This 1989 study reports the isolation and genetic characterization of an isoamylase-producing Pseudomonas strain (SMP1) from Italian soil. Isoamylases are industrially important enzymes that break α-1,6 glucosidic bonds in starch to produce amylose and maltose. The researchers purified the enzyme and found it nearly identical to a previously characterized isoamylase from Pseudomonas amyloderamosa SB15 isolated in Japan. Both enzymes had similar molecular weights (~90 kDa), optimal pH (3-4), temperature stability, and were inducible by maltose. Using molecular cloning techniques, the isoamylase gene was inserted into a plasmid vector and successfully expressed in E. coli. The complete nucleotide sequence of the 3.3 kb chromosomal fragment was determined, revealing a 776-amino-acid coding sequence with a 26-amino-acid signal peptide for secretion. Sequence analysis identified putative promoter regions resembling maltose-regulated promoters found in other Gram-negative bacteria, suggesting conserved regulatory mechanisms. Comparisons with other starch-degrading enzymes revealed two conserved protein domains shared between isoamylase, pullulanase, and α-amylases, though isoamylase lacked a third domain present in α-amylases.

Key findings

• The isoamylase gene from Pseudomonas sp. SMP1 was successfully cloned and sequenced, with the complete 3337 bp insert containing a 776-amino-acid coding sequence.

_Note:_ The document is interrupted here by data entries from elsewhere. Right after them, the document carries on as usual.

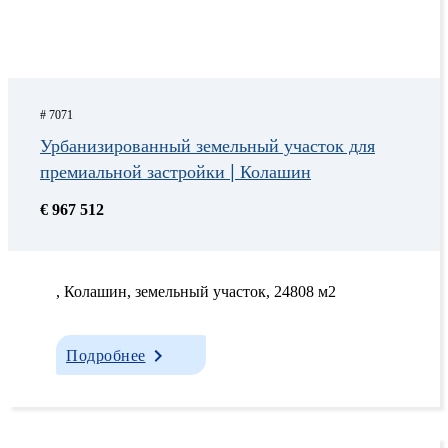
# 7071
Урбанизированный земельный участок для
премиальной застройки | Колашин
€ 967 512
, Колашин, земельный участок, 24808 м2
Подробнее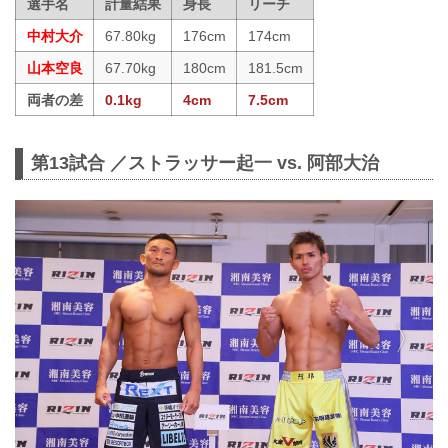
選手名
計量結果
身長
リーチ
中村大介
67.80kg
176cm
174cm
山本空良
67.70kg
180cm
181.5cm
両者の差
0.1kg
4cm
7.5cm
第13試合 ／ストラッサー起一 vs. 阿部大治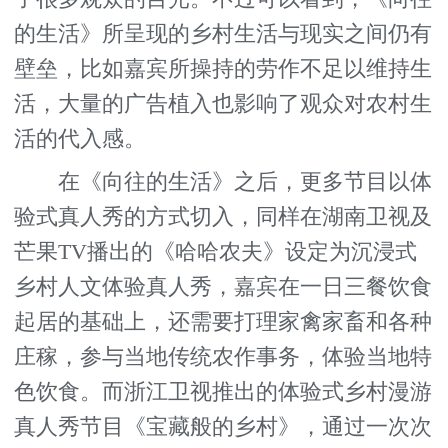
的生活》所呈现的乡村生活与现实之间仍有
壁垒，比如嘉宾所操持的劳作不足以维持生
活，大量的广告植入也影响了观众对农村生
活的代入感。
在《向往的生活》之后，更多节目以体
验式真人秀的方式切入，同样在湖南卫视及
芒果TV播出的《哈哈农夫》设定为沉浸式
乡村人文体验真人秀，嘉宾在一日三餐饮食
起居的基础上，还需要打理家禽家畜和各种
庄稼，参与当地传统农作事务，体验当地特
色饮食。而浙江卫视推出的体验式乡村漫游
真人秀节目《宝藏般的乡村》，通过一次次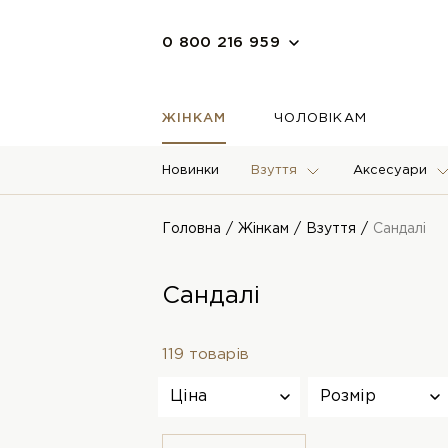
0 800 216 959
ЖІНКАМ
ЧОЛОВІКАМ
Новинки
Взуття
Аксесуари
Головна
Жінкам
Взуття
Сандалі
Сандалі
119 товарів
Ціна
Розмір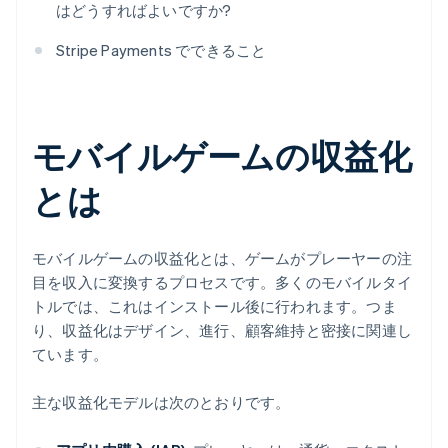
はどうすればよいですか?
Stripe Payments でできること
モバイルゲームの収益化
とは
モバイルゲームの収益化とは、ゲームがプレーヤーの注
目を収入に変換するプロセスです。多くのモバイルタイ
トルでは、これはインストール後に行われます。つま
り、収益化はデザイン、進行、顧客維持と密接に関連し
ています。
主な収益化モデルは次のとおりです。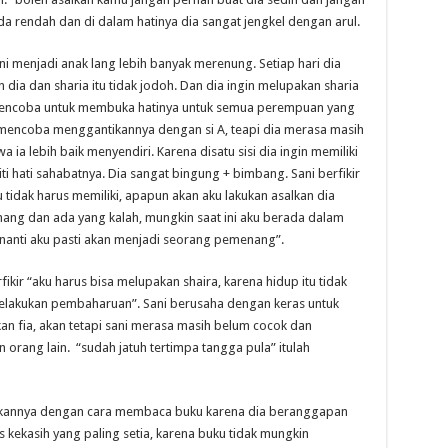
a rendah dan di dalam hatinya dia sangat jengkel dengan arul.
i menjadi anak lang lebih banyak merenung. Setiap hari dia
a dan sharia itu tidak jodoh. Dan dia ingin melupakan sharia
mencoba untuk membuka hatinya untuk semua perempuan yang
 mencoba menggantikannya dengan si A, teapi dia merasa masih
a lebih baik menyendiri. Karena disatu sisi dia ingin memiliki
kiti hati sahabatnya. Dia sangat bingung + bimbang. Sani berfikir
u tidak harus memiliki, apapun akan aku lakukan asalkan dia
nang dan ada yang kalah, mungkin saat ini aku berada dalam
at nanti aku pasti akan menjadi seorang pemenang”.
ikir “aku harus bisa melupakan shaira, karena hidup itu tidak
melakukan pembaharuan”. Sani berusaha dengan keras untuk
n fia, akan tetapi sani merasa masih belum cocok dan
n orang lain. “sudah jatuh tertimpa tangga pula” itulah
kannya dengan cara membaca buku karena dia beranggapan
 kekasih yang paling setia, karena buku tidak mungkin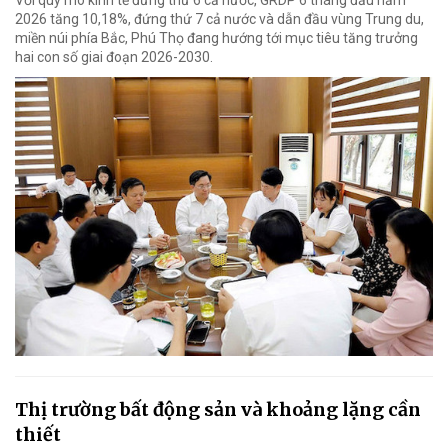
Với quy mô kinh tế đứng thứ 6 cả nước, GRDP 6 tháng đầu năm
2026 tăng 10,18%, đứng thứ 7 cả nước và dẫn đầu vùng Trung du,
miền núi phía Bắc, Phú Thọ đang hướng tới mục tiêu tăng trưởng
hai con số giai đoạn 2026-2030.
Thị trường bất động sản và khoảng lặng cần
thiết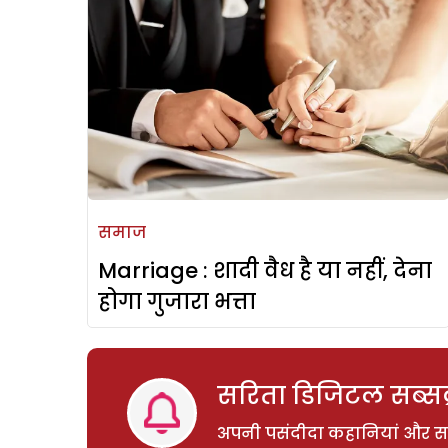
समाज
Marriage : शादी वैध है या नहीं, देना
होगा गुजारा भत्ता
सरिता डिजिटल सब्सक्
अपनी पसंदीदा कहानियां और साम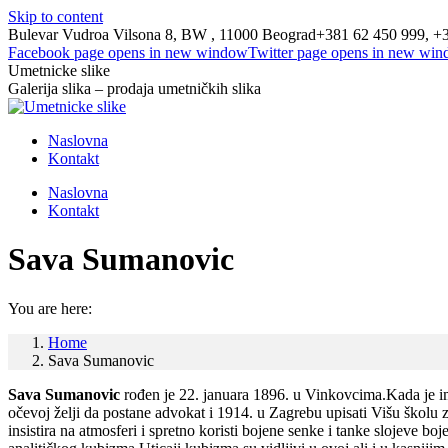
Skip to content
Bulevar Vudroa Vilsona 8, BW , 11000 Beograd
+381 62 450 999, +
Facebook page opens in new window
Twitter page opens in new wi
Umetnicke slike
Galerija slika – prodaja umetničkih slika
Naslovna
Kontakt
Naslovna
Kontakt
Sava Sumanovic
You are here:
Home
Sava Sumanovic
Sava Sumanovic
rođen je 22. januara 1896. u Vinkovcima.Kada je ima
očevoj želji da postane advokat i 1914. u Zagrebu upisati Višu školu
insistira na atmosferi i spretno koristi bojene senke i tanke slojeve b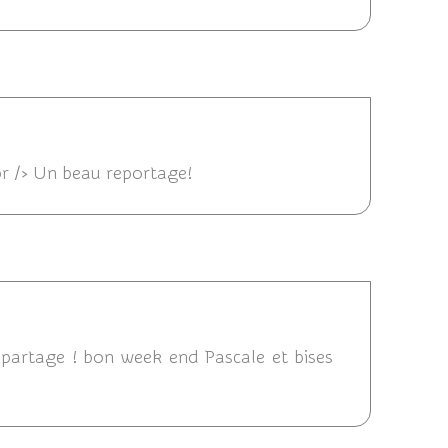
5/2015 18:44
<br /> Un beau reportage!
2015 12:17
ce partage ! bon week end Pascale et bises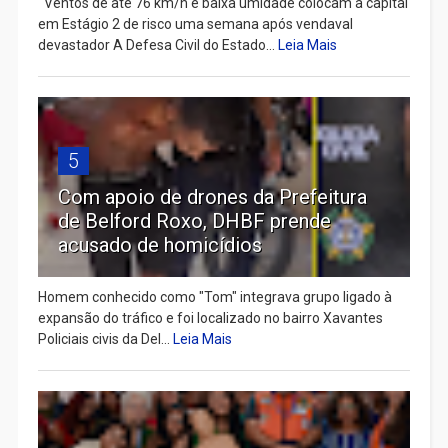
Ventos de até 76 km/h e baixa umidade colocam a capital
em Estágio 2 de risco uma semana após vendaval
devastador A Defesa Civil do Estado...
Leia Mais
5
Com apoio de drones da Prefeitura
de Belford Roxo, DHBF prende
acusado de homicídios
Homem conhecido como "Tom" integrava grupo ligado à
expansão do tráfico e foi localizado no bairro Xavantes
Policiais civis da Del...
Leia Mais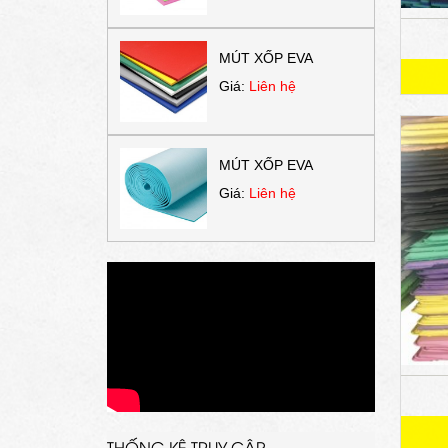
MÚT XỐP EVA
Giá:
Liên hệ
MÚT XỐP EVA
Giá:
Liên hệ
THỐNG KÊ TRUY CẬP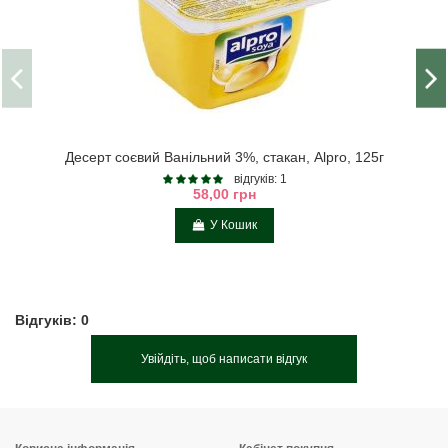
Десерт соєвий Ванільний 3%, стакан, Alpro, 125г
відгуків: 1
58,00 грн
У Кошик
Відгуків: 0
Увійдіть, щоб написати відгук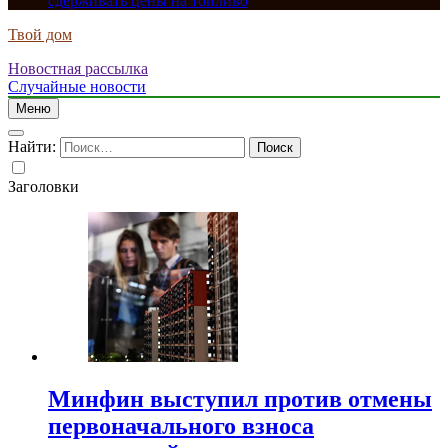
сдерживать цены на топливо
Твой дом
Новостная рассылка
Случайные новости
Меню
Найти:
Заголовки
Минфин выступил против отмены
первоначального взноса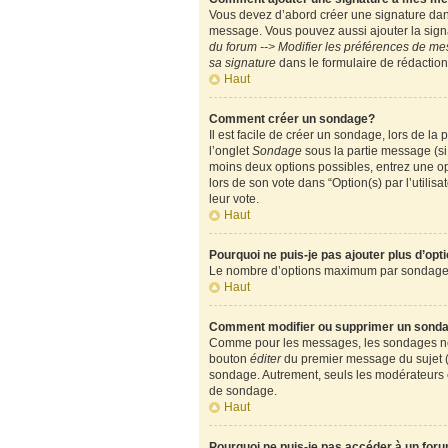
Vous devez d’abord créer une signature dans
message. Vous pouvez aussi ajouter la signa
du forum --> Modifier les préférences de m
sa signature
dans le formulaire de rédactio
Haut
Comment créer un sondage?
Il est facile de créer un sondage, lors de l
l’onglet
Sondage
sous la partie message (si
moins deux options possibles, entrez une op
lors de son vote dans “Option(s) par l’utilisa
leur vote.
Haut
Pourquoi ne puis-je pas ajouter plus d’op
Le nombre d’options maximum par sondage est
Haut
Comment modifier ou supprimer un sond
Comme pour les messages, les sondages ne pe
bouton
éditer
du premier message du sujet (c
sondage. Autrement, seuls les modérateurs e
de sondage.
Haut
Pourquoi ne puis-je pas accéder à un for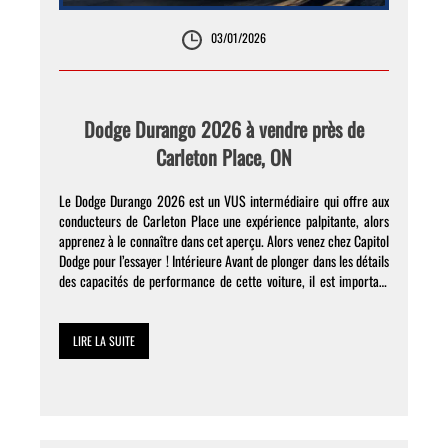
03/01/2026
Dodge Durango 2026 à vendre près de
Carleton Place, ON
Le Dodge Durango 2026 est un VUS intermédiaire qui offre aux
conducteurs de Carleton Place une expérience palpitante, alors
apprenez à le connaître dans cet aperçu. Alors venez chez Capitol
Dodge pour l’essayer ! Intérieure Avant de plonger dans les détails
des capacités de performance de cette voiture, il est important
de présenter les caractéristiques dont […]
LIRE LA SUITE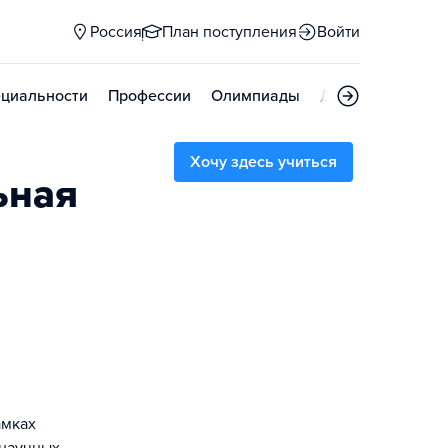
Россия
План поступления
Войти
циальности
Профессии
Олимпиады
Дни открытых д
Хочу здесь учиться
ьная
амках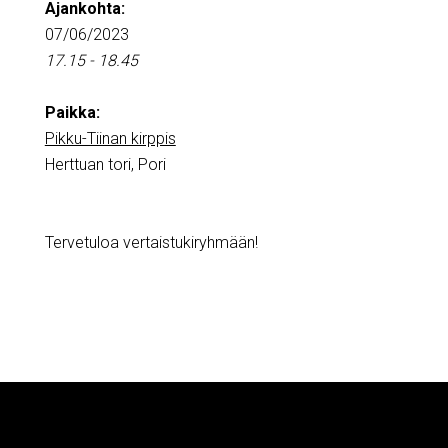
Ajankohta:
07/06/2023
17.15 - 18.45
Paikka:
Pikku-Tiinan kirppis
Herttuan tori, Pori
Tervetuloa vertaistukiryhmään!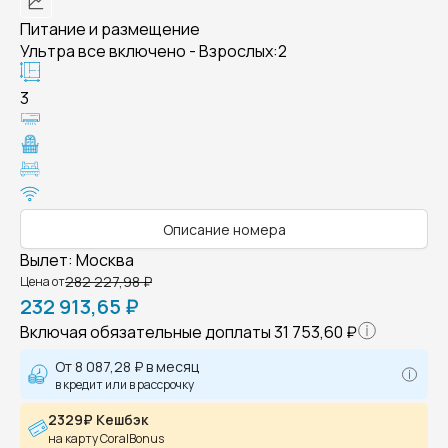
Питание и размещение
Ультра все включено - Взрослых:2
3
Описание номера
Вылет
:
Москва
282 227,98 ₽
Цена от
232 913,65 ₽
Включая обязательные доплаты
31 753,60 ₽
От
8 087,28 ₽
в месяц
в кредит или в рассрочку
2329₽ Кешбэк
на карту CoralBonus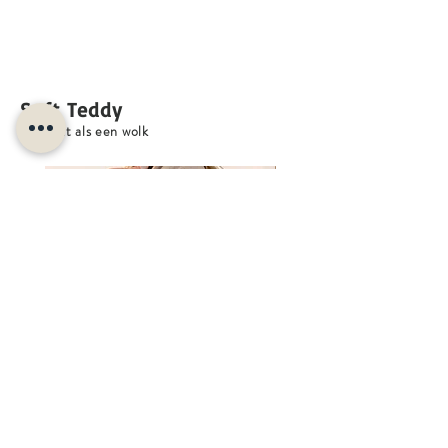
Aanmelden
Soft Teddy
Zo zacht als een wolk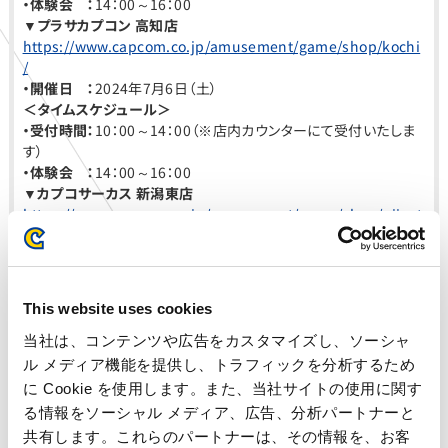
・体験会 ：
14：00～16：00
▼プラサカプコン 高知店
https://www.capcom.co.jp/amusement/game/shop/kochi
/
・開催日 ：
2024年7月6日（土）
＜タイムスケジュール＞
・受付時間：
10：00～14：00（※店内カウンターにて受付いたしま
す）
・体験会 ：
14：00～16：00
▼カプコサーカス 新潟東店
https://www.capcom.co.jp/amusement/game/shop/niigat
ahigashi
・開催日 ：
2024年7月6日（土）
＜タイムスケジュール＞
・受付時間：
10：00～15：00（※店内カウンターにて受付いたしま
This website uses cookies
す）
・体験会 ：
15：00～17：00
当社は、コンテンツや広告をカスタマイズし、ソーシャ
▼ゲームランド 草津店
ル メディア機能を提供し、トラフィックを分析するため
https://www.capcom.co.jp/amusement/game/shop/gl_ku
に Cookie を使用します。また、当社サイトの使用に関す
satsu
る情報をソーシャル メディア、広告、分析パートナーと
・開催日 ：
2024年7月6日（土）
共有します。これらのパートナーは、その情報を、お客
＜タイムスケジュール＞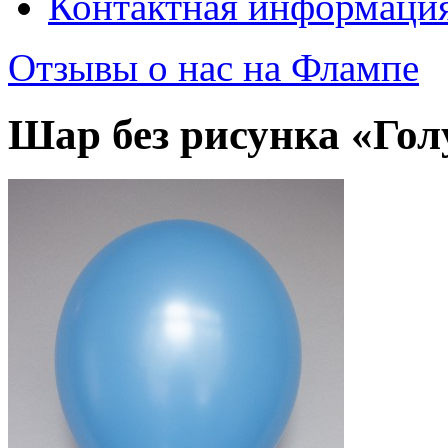
Контактная информаци
Отзывы о нас на Флампе
Шар без рисунка «Гол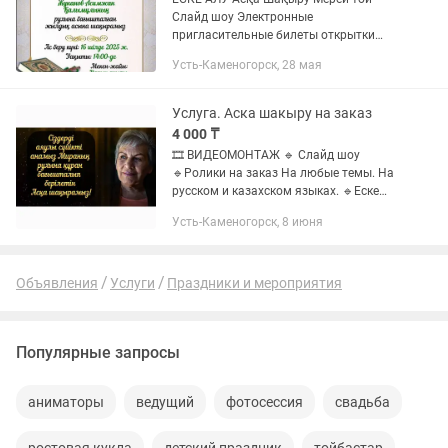
Слайд шоу Электронные
пригласительные билеты открытки
Тойға шақыру Поздравление с
Усть-Каменогорск, 28 мая
юбилеем пригласительные на свадьбу
и т.д. памятное видео Не дорого и
качественно. Срок...
Услуга. Аска шакыру на заказ
4 000 ₸
🎞️ ВИДЕОМОНТАЖ 🔹 Слайд шоу
🔹Ролики на заказ На любые темы. На
русском и казахском языках. 🔹Еске
алу 🔹Поминальные ролики 🔹Юбилеи
Усть-Каменогорск, 8 июня
🔹 Поздравления 🔹 Пригласительные
и т.д. Работаем со всеми регионами...
Объявления
Услуги
Праздники и мероприятия
Популярные запросы
аниматоры
ведущий
фотосессия
свадьба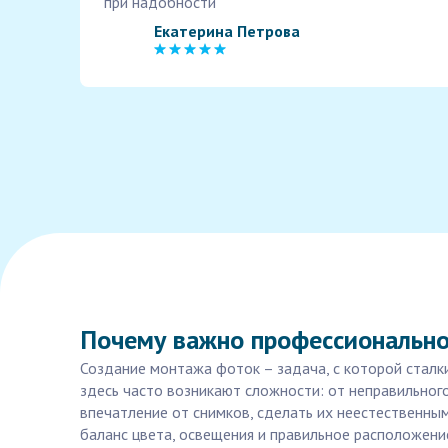
при надобности
Екатерина Петрова
Почему важно профессионально
Создание монтажа фоток – задача, с которой стал
здесь часто возникают сложности: от неправильно
впечатление от снимков, сделать их неестественны
баланс цвета, освещения и правильное расположени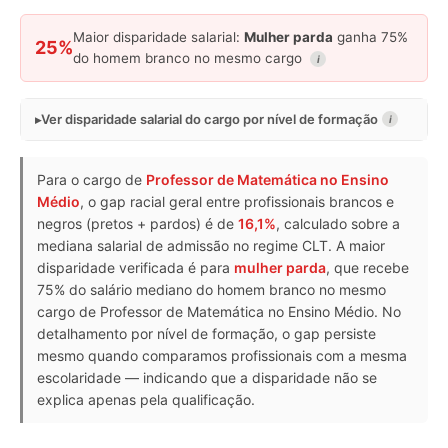
Maior disparidade salarial:
Mulher parda
ganha 75%
25%
do homem branco no mesmo cargo
i
Ver disparidade salarial do cargo por nível de formação
i
Para o cargo de
Professor de Matemática no Ensino
Médio
, o gap racial geral entre profissionais brancos e
negros (pretos + pardos) é de
16,1%
, calculado sobre a
mediana salarial de admissão no regime CLT. A maior
disparidade verificada é para
mulher parda
, que recebe
75% do salário mediano do homem branco no mesmo
cargo de Professor de Matemática no Ensino Médio. No
detalhamento por nível de formação, o gap persiste
mesmo quando comparamos profissionais com a mesma
escolaridade — indicando que a disparidade não se
explica apenas pela qualificação.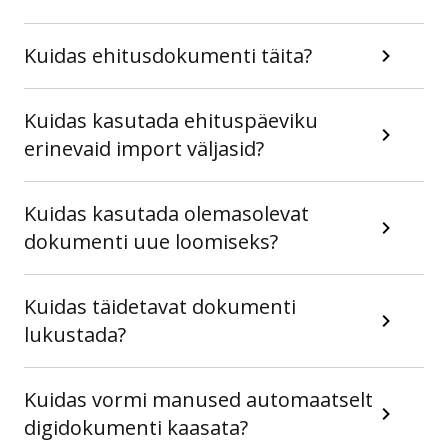
Kuidas ehitusdokumenti täita?
Kuidas kasutada ehituspäeviku
erinevaid import väljasid?
Kuidas kasutada olemasolevat
dokumenti uue loomiseks?
Kuidas täidetavat dokumenti
lukustada?
Kuidas vormi manused automaatselt
digidokumenti kaasata?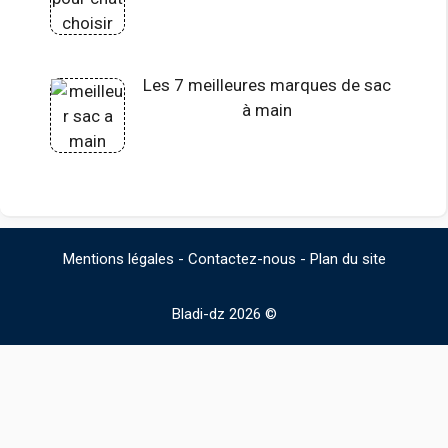
Les 7 meilleures marques de sac
à main
Mentions légales
-
Contactez-nous
-
Plan du site
Bladi-dz 2026 ©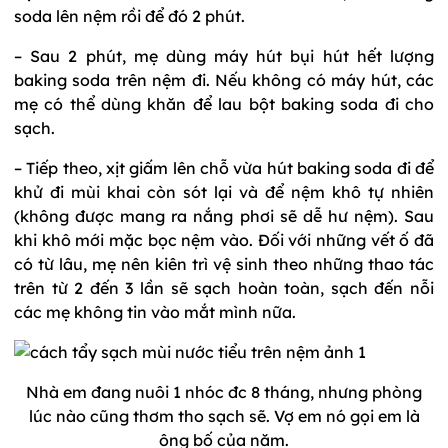
soda lên nệm rồi để đó 2 phút.
– Sau 2 phút, mẹ dùng máy hút bụi hút hết lượng
baking soda trên nệm đi. Nếu không có máy hút, các
mẹ có thể dùng khăn để lau bột baking soda đi cho
sạch.
– Tiếp theo, xịt giấm lên chỗ vừa hút baking soda đi để
khử đi mùi khai còn sót lại và để nệm khô tự nhiên
(không được mang ra nắng phơi sẽ dễ hư nệm). Sau
khi khô mới mặc bọc nệm vào. Đối với những vết ố đã
có từ lâu, mẹ nên kiên trì vệ sinh theo những thao tác
trên từ 2 đến 3 lần sẽ sạch hoàn toàn, sạch đến nỗi
các mẹ không tin vào mắt mình nữa.
Nhà em đang nuôi 1 nhóc đc 8 tháng, nhưng phòng
lúc nào cũng thơm tho sạch sẽ. Vợ em nó gọi em là
ông bố của năm.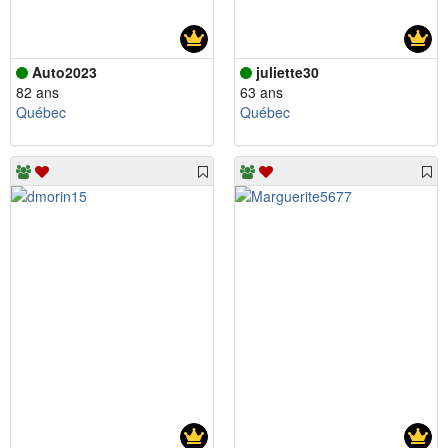
Auto2023
juliette30
82 ans
63 ans
Québec
Québec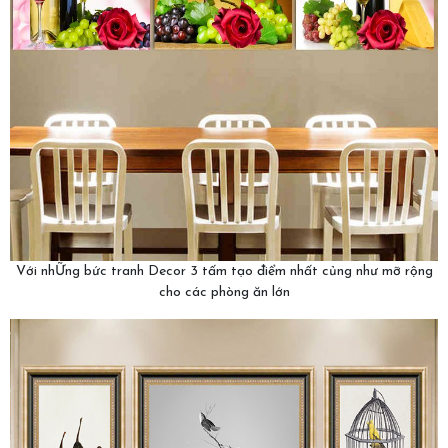
Với nhỮng bức tranh Decor 3 tấm tạo điểm nhất củng như mỡ rộng
cho các phòng ăn lớn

• The SMP1 isoamylase is biochemically and structurally nearly identical to the previously characterized P. amyloderamosa SB15 enzyme, differing mainly in source organism.
• Sequence analysis revealed putative promoter regions resembling maltose-regulated promoters, suggesting conserved gene regulation mechanisms across Gram-negative bacteria.
• Comparison with other amylolytic enzymes identified two conserved domains shared between isoamylase and pullulanase, but lacking the third domain found in α-amylases that participates in 1,4-glycosidic bond hydrolysis.
• The isoamylase gene includes a 26-amino-acid signal peptide for protein secretion and produces enzyme activity when expressed in E. coli with its own Pseudomonas promoter.